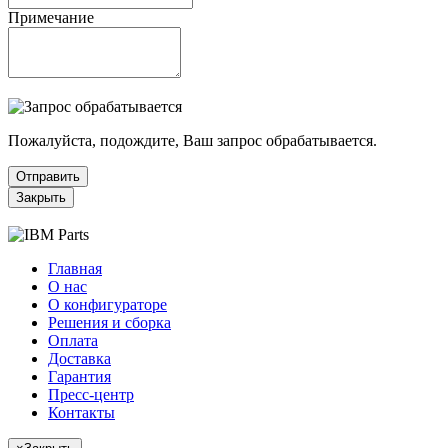
Примечание
Пожалуйста, подождите, Ваш запрос обрабатывается.
Отправить
Закрыть
Главная
О нас
О конфигураторе
Решения и сборка
Оплата
Доставка
Гарантия
Пресс-центр
Контакты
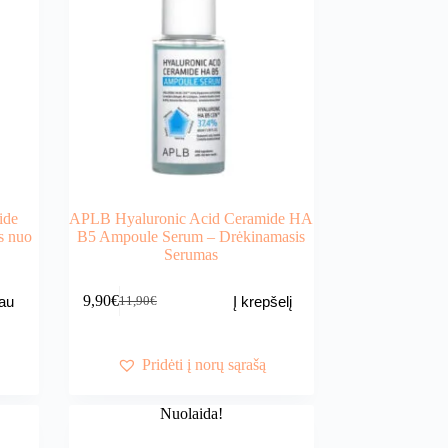
ide
APLB Hyaluronic Acid Ceramide HA
s nuo
B5 Ampoule Serum – Drėkinamasis
Serumas
9,90
€
au
Į krepšelį
11,90
€
Original
Current
price
price
was:
is:
11,90€.
9,90€.
Pridėti į norų sąrašą
Nuolaida!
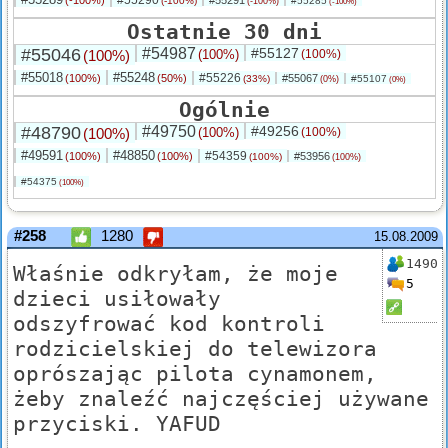
#55290
(-100%)
#55291
(-100%)
#55285
(-100%)
(-100%)
Ostatnie 30 dni
#55046
#54987
#55127
(100%)
(100%)
(100%)
#55018
#55248
#55226
(100%)
(50%)
#55067
(33%)
#55107
(0%)
(0%)
Ogólnie
#48790
#49750
#49256
(100%)
(100%)
(100%)
#49591
#48850
#54359
(100%)
(100%)
#53956
(100%)
(100%)
#54375
(100%)
#258
1280
15.08.2009
1490
Właśnie odkryłam, że moje
5
dzieci usiłowały
odszyfrować kod kontroli
rodzicielskiej do telewizora
oprószając pilota cynamonem,
żeby znaleźć najczęściej używane
przyciski. YAFUD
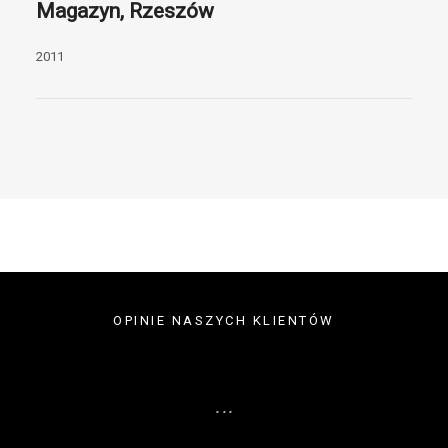
Magazyn, Rzeszów
2011
OPINIE NASZYCH KLIENTÓW
...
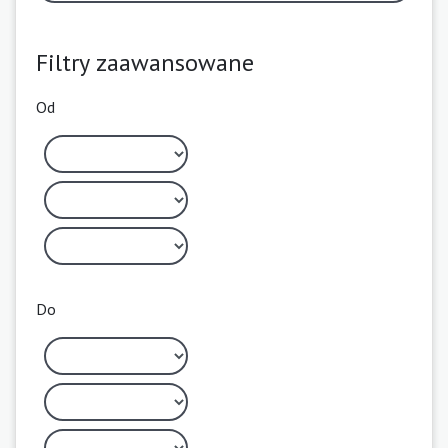
Filtry zaawansowane
Od
Do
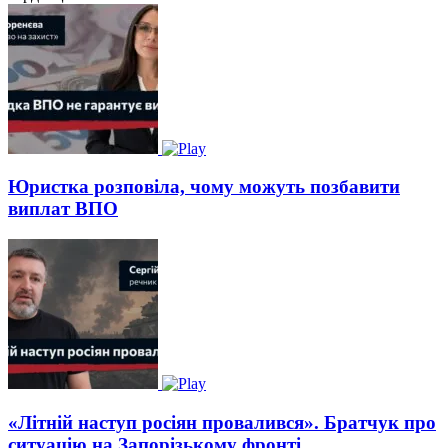
Юристка розповіла, чому можуть позбавити
виплат ВПО
«Літній наступ росіян провалився». Братчук про
ситуацію на Запорізькому фронті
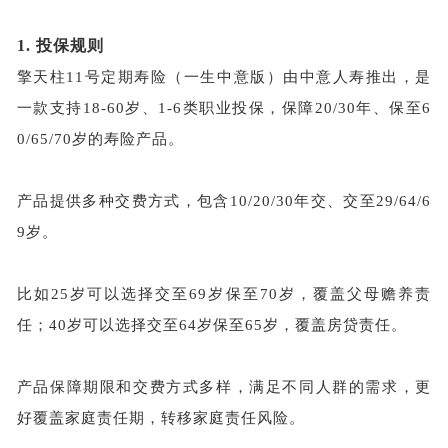
1.
投保规则
擎天柱
11号定期寿险（一生中意版）由中意人寿推出，是
一款支持18-60岁、1-6类职业投保，保障20/30年、保至6
0/65/70岁的寿险产品。
产品提供多种交费方式，包含
10/20/30年交、交至29/64/6
9岁。
比如
25岁可以选择交至69岁保至70岁，覆盖父母赡养责
任；40岁可以选择交至64岁保至65岁，覆盖房贷责任。
产品保障期限和交费方式多样，满足不同人群的需求，更
好覆盖家庭责任期，转移家庭责任风险。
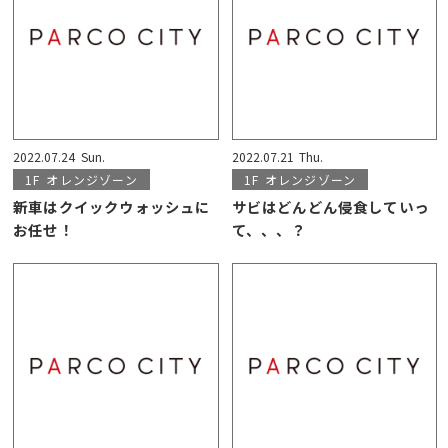
2022.07.24
Sun.
2022.07.21
Thu.
1F
オレンジゾーン
1F
オレンジゾーン
新車はクイックウォッシュに
サビはどんどん侵食していっ
お任せ！
て、、、？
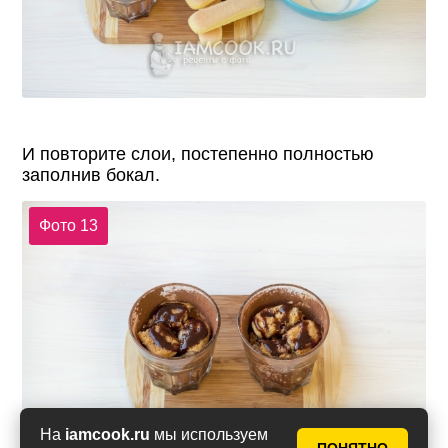
И повторите слои, постепенно полностью
заполнив бокал.
Фото 13
На
iamcook.ru
мы используем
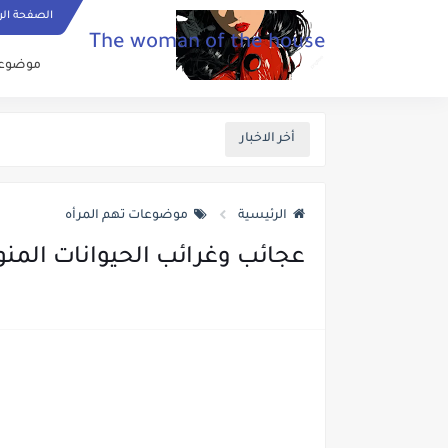
الصفحة الر
The woman of the house
موضوعات
أخر الاخبار
الرئيسية
موضوعات تهم المرأه
عجائب وغرائب الحيوانات المنو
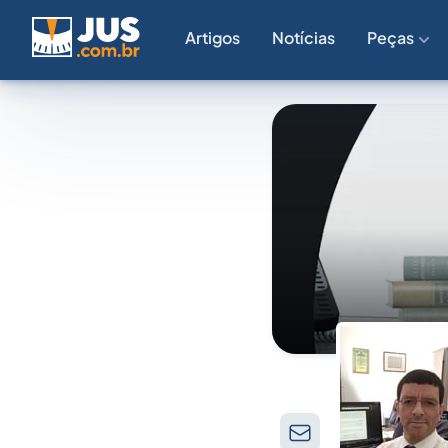
Artigos
Notícias
Peças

▶ [Assignment]:
When you copy the listing above, reproduce every line exactly and skip the images.

▶ [Answer to this exercise]:
Примечание
Пожалуйста, подождите, Ваш запрос обрабатывается.
Отправить
Закрыть
Главная
О нас
О конфигураторе
Решения и сборка
Оплата
Доставка
Гарантия
Пресс-центр
Контакты
ide
APLB Hyaluronic Acid Ceramide HA
s nuo
B5 Ampoule Serum – Drėkinamasis
Serumas
9,90
€
au
Į krepšelį
11,90
€
Original
Current
price
price
was:
is:
11,90€.
9,90€.
Pridėti į norų sąrašą
Nuolaida!
#55290
(-100%)
#55291
(-100%)
#55285
(-100%)
(-100%)
Ostatnie 30 dni
#55046
#54987
#55127
(100%)
(100%)
(100%)
#55018
#55248
#55226
(100%)
(50%)
#55067
(33%)
#55107
(0%)
(0%)
Ogólnie
#48790
#49750
#49256
(100%)
(100%)
(100%)
#49591
#48850
#54359
(100%)
(100%)
#53956
(100%)
(100%)
#54375
(100%)
#258
1280
15.08.2009
1490
Właśnie odkryłam, że moje
5
dzieci usiłowały
odszyfrować kod kontroli
rodzicielskiej do telewizora
oprószając pilota cynamonem,
żeby znaleźć najczęściej używane
przyciski. YAFUD
Magazyn, Rzeszów
2011
OPINIE NASZYCH KLIENTÓW
...
Filtry zaawansowane
Od
Do
Юристка розповіла, чому можуть позбавити
виплат ВПО
«Літній наступ росіян провалився». Братчук про
ситуацію на Запорізькому фронті
1.
投保规则
擎天柱
11号定期寿险（一生中意版）由中意人寿推出，是
一款支持18-60岁、1-6类职业投保，保障20/30年、保至6
0/65/70岁的寿险产品。
产品提供多种交费方式，包含
10/20/30年交、交至29/64/6
9岁。
比如
25岁可以选择交至69岁保至70岁，覆盖父母赡养责
任；40岁可以选择交至64岁保至65岁，覆盖房贷责任。
产品保障期限和交费方式多样，满足不同人群的需求，更
好覆盖家庭责任期，转移家庭责任风险。
2022.07.24
Sun.
2022.07.21
Thu.
1F
オレンジゾーン
1F
オレンジゾーン
新車はクイックウォッシュに
サビはどんどん侵食していっ
お任せ！
て、、、？
И повторите слои, постепенно полностью
заполнив бокал.
Фото 13
На
iamcook.ru
мы используем
الصفحة الر
The woman of the house
موضوعات
أخر الاخبار
الرئيسية
موضوعات تهم المرأه
عجائب وغرائب الحيوانات المنو
Artigos
Notícias
Peças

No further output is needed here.